> [Task instructions]:
Write the data out again, matching every line exactly.

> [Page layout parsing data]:
--------------------------------
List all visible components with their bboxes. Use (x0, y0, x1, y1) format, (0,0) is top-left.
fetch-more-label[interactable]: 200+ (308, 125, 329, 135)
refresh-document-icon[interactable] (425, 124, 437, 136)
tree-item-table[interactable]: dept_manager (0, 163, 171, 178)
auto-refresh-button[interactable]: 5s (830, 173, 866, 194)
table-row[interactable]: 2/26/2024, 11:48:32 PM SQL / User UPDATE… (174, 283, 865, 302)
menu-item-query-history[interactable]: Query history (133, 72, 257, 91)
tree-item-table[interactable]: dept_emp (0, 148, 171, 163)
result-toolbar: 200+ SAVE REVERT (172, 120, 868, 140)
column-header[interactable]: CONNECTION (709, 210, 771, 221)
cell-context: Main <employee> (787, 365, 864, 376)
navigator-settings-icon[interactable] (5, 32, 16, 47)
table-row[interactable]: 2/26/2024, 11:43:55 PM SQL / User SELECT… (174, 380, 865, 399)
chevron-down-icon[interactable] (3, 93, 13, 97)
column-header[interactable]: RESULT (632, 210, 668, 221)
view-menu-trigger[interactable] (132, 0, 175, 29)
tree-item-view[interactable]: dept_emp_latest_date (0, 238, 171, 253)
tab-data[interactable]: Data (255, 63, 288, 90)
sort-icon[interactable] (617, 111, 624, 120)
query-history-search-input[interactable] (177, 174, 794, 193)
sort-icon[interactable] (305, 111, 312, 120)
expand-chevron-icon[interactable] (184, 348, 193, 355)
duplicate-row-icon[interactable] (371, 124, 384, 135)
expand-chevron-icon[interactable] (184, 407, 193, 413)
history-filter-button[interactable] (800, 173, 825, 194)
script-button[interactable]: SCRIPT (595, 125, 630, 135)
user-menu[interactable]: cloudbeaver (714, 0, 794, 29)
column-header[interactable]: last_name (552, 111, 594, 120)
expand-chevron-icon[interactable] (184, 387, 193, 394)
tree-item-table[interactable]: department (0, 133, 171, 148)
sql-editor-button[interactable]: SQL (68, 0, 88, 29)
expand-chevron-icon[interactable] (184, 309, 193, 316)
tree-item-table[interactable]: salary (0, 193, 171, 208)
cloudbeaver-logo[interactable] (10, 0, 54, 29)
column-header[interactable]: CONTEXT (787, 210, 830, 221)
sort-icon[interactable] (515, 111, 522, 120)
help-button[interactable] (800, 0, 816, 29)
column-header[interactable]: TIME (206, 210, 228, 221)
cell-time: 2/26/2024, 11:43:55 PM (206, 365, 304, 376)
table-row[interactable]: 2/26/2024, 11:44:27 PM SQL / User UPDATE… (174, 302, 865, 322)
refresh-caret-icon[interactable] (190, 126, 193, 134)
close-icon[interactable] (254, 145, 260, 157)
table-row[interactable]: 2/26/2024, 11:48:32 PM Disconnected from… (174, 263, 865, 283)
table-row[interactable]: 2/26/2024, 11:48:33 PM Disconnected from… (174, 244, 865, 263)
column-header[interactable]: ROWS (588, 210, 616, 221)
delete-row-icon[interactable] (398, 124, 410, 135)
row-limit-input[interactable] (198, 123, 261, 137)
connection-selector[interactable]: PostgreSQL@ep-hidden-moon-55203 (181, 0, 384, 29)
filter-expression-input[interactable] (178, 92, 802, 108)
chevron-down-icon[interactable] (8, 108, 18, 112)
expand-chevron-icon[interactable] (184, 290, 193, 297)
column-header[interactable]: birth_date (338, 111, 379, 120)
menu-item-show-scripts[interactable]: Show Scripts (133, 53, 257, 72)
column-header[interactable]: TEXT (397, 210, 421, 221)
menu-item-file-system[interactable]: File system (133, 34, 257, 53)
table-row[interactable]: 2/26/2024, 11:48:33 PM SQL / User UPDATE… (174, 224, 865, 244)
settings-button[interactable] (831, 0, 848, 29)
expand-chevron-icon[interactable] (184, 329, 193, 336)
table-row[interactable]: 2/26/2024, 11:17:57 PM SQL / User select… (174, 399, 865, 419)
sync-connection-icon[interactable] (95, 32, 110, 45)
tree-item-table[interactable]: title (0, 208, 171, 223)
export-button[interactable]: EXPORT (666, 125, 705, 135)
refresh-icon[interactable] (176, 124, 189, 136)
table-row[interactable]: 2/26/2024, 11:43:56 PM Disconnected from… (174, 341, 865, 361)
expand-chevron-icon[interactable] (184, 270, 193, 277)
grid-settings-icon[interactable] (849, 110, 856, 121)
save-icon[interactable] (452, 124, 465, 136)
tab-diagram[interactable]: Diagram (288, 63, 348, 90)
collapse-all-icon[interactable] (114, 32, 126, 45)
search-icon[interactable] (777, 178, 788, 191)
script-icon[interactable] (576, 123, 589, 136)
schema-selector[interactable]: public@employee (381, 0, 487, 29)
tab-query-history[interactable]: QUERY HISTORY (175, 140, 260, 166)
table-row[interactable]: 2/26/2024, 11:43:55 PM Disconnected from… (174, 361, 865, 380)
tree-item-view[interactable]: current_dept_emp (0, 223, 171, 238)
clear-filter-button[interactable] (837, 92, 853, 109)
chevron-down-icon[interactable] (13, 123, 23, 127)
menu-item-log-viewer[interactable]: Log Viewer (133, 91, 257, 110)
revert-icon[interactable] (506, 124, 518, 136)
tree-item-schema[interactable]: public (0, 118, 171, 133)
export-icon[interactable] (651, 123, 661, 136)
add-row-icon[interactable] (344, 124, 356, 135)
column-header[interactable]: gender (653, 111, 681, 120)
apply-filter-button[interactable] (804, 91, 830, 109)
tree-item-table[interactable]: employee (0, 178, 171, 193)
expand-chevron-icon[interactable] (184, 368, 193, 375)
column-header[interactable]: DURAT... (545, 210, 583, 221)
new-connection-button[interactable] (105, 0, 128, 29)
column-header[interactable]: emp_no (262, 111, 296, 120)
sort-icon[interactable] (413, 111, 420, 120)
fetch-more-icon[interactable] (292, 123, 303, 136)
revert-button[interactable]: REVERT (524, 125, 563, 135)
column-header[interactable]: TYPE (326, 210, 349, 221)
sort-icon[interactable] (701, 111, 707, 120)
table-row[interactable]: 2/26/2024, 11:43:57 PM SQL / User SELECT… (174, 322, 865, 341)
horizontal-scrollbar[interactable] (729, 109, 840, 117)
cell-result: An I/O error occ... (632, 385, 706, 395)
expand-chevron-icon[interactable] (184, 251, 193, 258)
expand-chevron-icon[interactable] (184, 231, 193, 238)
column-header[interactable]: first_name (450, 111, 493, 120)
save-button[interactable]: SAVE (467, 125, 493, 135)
--------------------------------
> [Expected answer]:
List all visible components with their bboxes. Use (x0, y0, x1, y1) format, (0,0) is top-left.
fetch-more-label[interactable]: 200+ (308, 125, 329, 135)
refresh-document-icon[interactable] (425, 124, 437, 136)
tree-item-table[interactable]: dept_manager (0, 163, 171, 178)
auto-refresh-button[interactable]: 5s (830, 173, 866, 194)
table-row[interactable]: 2/26/2024, 11:48:32 PM SQL / User UPDATE… (174, 283, 865, 302)
menu-item-query-history[interactable]: Query history (133, 72, 257, 91)
tree-item-table[interactable]: dept_emp (0, 148, 171, 163)
result-toolbar: 200+ SAVE REVERT (172, 120, 868, 140)
column-header[interactable]: CONNECTION (709, 210, 771, 221)
cell-context: Main <employee> (787, 365, 864, 376)
navigator-settings-icon[interactable] (5, 32, 16, 47)
table-row[interactable]: 2/26/2024, 11:43:55 PM SQL / User SELECT… (174, 380, 865, 399)
chevron-down-icon[interactable] (3, 93, 13, 97)
column-header[interactable]: RESULT (632, 210, 668, 221)
view-menu-trigger[interactable] (132, 0, 175, 29)
tree-item-view[interactable]: dept_emp_latest_date (0, 238, 171, 253)
tab-data[interactable]: Data (255, 63, 288, 90)
sort-icon[interactable] (617, 111, 624, 120)
query-history-search-input[interactable] (177, 174, 794, 193)
sort-icon[interactable] (305, 111, 312, 120)
expand-chevron-icon[interactable] (184, 348, 193, 355)
duplicate-row-icon[interactable] (371, 124, 384, 135)
expand-chevron-icon[interactable] (184, 407, 193, 413)
history-filter-button[interactable] (800, 173, 825, 194)
script-button[interactable]: SCRIPT (595, 125, 630, 135)
user-menu[interactable]: cloudbeaver (714, 0, 794, 29)
column-header[interactable]: last_name (552, 111, 594, 120)
expand-chevron-icon[interactable] (184, 387, 193, 394)
tree-item-table[interactable]: department (0, 133, 171, 148)
sql-editor-button[interactable]: SQL (68, 0, 88, 29)
expand-chevron-icon[interactable] (184, 309, 193, 316)
tree-item-table[interactable]: salary (0, 193, 171, 208)
cloudbeaver-logo[interactable] (10, 0, 54, 29)
column-header[interactable]: CONTEXT (787, 210, 830, 221)
sort-icon[interactable] (515, 111, 522, 120)
help-button[interactable] (800, 0, 816, 29)
column-header[interactable]: TIME (206, 210, 228, 221)
cell-time: 2/26/2024, 11:43:55 PM (206, 365, 304, 376)
table-row[interactable]: 2/26/2024, 11:44:27 PM SQL / User UPDATE… (174, 302, 865, 322)
refresh-caret-icon[interactable] (190, 126, 193, 134)
close-icon[interactable] (254, 145, 260, 157)
table-row[interactable]: 2/26/2024, 11:48:32 PM Disconnected from… (174, 263, 865, 283)
table-row[interactable]: 2/26/2024, 11:48:33 PM Disconnected from… (174, 244, 865, 263)
column-header[interactable]: ROWS (588, 210, 616, 221)
delete-row-icon[interactable] (398, 124, 410, 135)
row-limit-input[interactable] (198, 123, 261, 137)
connection-selector[interactable]: PostgreSQL@ep-hidden-moon-55203 (181, 0, 384, 29)
filter-expression-input[interactable] (178, 92, 802, 108)
chevron-down-icon[interactable] (8, 108, 18, 112)
expand-chevron-icon[interactable] (184, 290, 193, 297)
column-header[interactable]: birth_date (338, 111, 379, 120)
menu-item-show-scripts[interactable]: Show Scripts (133, 53, 257, 72)
column-header[interactable]: TEXT (397, 210, 421, 221)
menu-item-file-system[interactable]: File system (133, 34, 257, 53)
table-row[interactable]: 2/26/2024, 11:48:33 PM SQL / User UPDATE… (174, 224, 865, 244)
settings-button[interactable] (831, 0, 848, 29)
expand-chevron-icon[interactable] (184, 329, 193, 336)
table-row[interactable]: 2/26/2024, 11:17:57 PM SQL / User select… (174, 399, 865, 419)
sync-connection-icon[interactable] (95, 32, 110, 45)
tree-item-table[interactable]: title (0, 208, 171, 223)
export-button[interactable]: EXPORT (666, 125, 705, 135)
refresh-icon[interactable] (176, 124, 189, 136)
table-row[interactable]: 2/26/2024, 11:43:56 PM Disconnected from… (174, 341, 865, 361)
expand-chevron-icon[interactable] (184, 270, 193, 277)
grid-settings-icon[interactable] (849, 110, 856, 121)
save-icon[interactable] (452, 124, 465, 136)
tab-diagram[interactable]: Diagram (288, 63, 348, 90)
collapse-all-icon[interactable] (114, 32, 126, 45)
search-icon[interactable] (777, 178, 788, 191)
script-icon[interactable] (576, 123, 589, 136)
schema-selector[interactable]: public@employee (381, 0, 487, 29)
tab-query-history[interactable]: QUERY HISTORY (175, 140, 260, 166)
table-row[interactable]: 2/26/2024, 11:43:55 PM Disconnected from… (174, 361, 865, 380)
tree-item-view[interactable]: current_dept_emp (0, 223, 171, 238)
clear-filter-button[interactable] (837, 92, 853, 109)
chevron-down-icon[interactable] (13, 123, 23, 127)
menu-item-log-viewer[interactable]: Log Viewer (133, 91, 257, 110)
revert-icon[interactable] (506, 124, 518, 136)
tree-item-schema[interactable]: public (0, 118, 171, 133)
export-icon[interactable] (651, 123, 661, 136)
add-row-icon[interactable] (344, 124, 356, 135)
column-header[interactable]: gender (653, 111, 681, 120)
apply-filter-button[interactable] (804, 91, 830, 109)
tree-item-table[interactable]: employee (0, 178, 171, 193)
expand-chevron-icon[interactable] (184, 368, 193, 375)
column-header[interactable]: DURAT... (545, 210, 583, 221)
new-connection-button[interactable] (105, 0, 128, 29)
column-header[interactable]: emp_no (262, 111, 296, 120)
sort-icon[interactable] (413, 111, 420, 120)
fetch-more-icon[interactable] (292, 123, 303, 136)
revert-button[interactable]: REVERT (524, 125, 563, 135)
column-header[interactable]: TYPE (326, 210, 349, 221)
sort-icon[interactable] (701, 111, 707, 120)
table-row[interactable]: 2/26/2024, 11:43:57 PM SQL / User SELECT… (174, 322, 865, 341)
horizontal-scrollbar[interactable] (729, 109, 840, 117)
cell-result: An I/O error occ... (632, 385, 706, 395)
expand-chevron-icon[interactable] (184, 251, 193, 258)
expand-chevron-icon[interactable] (184, 231, 193, 238)
column-header[interactable]: first_name (450, 111, 493, 120)
save-button[interactable]: SAVE (467, 125, 493, 135)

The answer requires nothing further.